WORK INSTRUCTION — Somewhere below is a line with "融为一体。水供应和私人空间保障夫妇二人和孩子们极简、拥有人" and, later, a line with "开敞，而盥洗室等其他空间设计为较矮层高。"; repeat those two lines and all the lines between them, exactly as they are.

BEGIN INFORMATION SUPPLIED

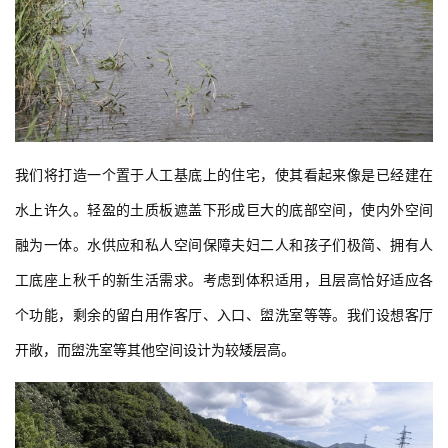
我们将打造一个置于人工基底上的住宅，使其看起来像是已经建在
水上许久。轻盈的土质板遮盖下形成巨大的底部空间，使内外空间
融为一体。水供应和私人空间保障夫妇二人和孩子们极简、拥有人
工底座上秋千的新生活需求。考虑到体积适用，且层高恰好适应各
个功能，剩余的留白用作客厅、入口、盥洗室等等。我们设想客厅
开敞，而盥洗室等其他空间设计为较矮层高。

END INFORMATION SUPPLIED
BEGIN INFORMATION SUPPLIED

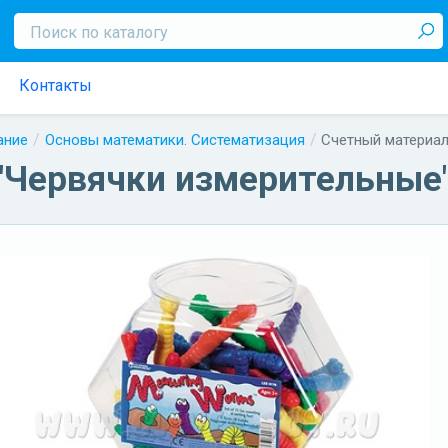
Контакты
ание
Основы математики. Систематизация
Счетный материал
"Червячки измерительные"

END INFORMATION SUPPLIED

OUTPUT —
融为一体。水供应和私人空间保障夫妇二人和孩子们极简、拥有人
工底座上秋千的新生活需求。考虑到体积适用，且层高恰好适应各
个功能，剩余的留白用作客厅、入口、盥洗室等等。我们设想客厅
开敞，而盥洗室等其他空间设计为较矮层高。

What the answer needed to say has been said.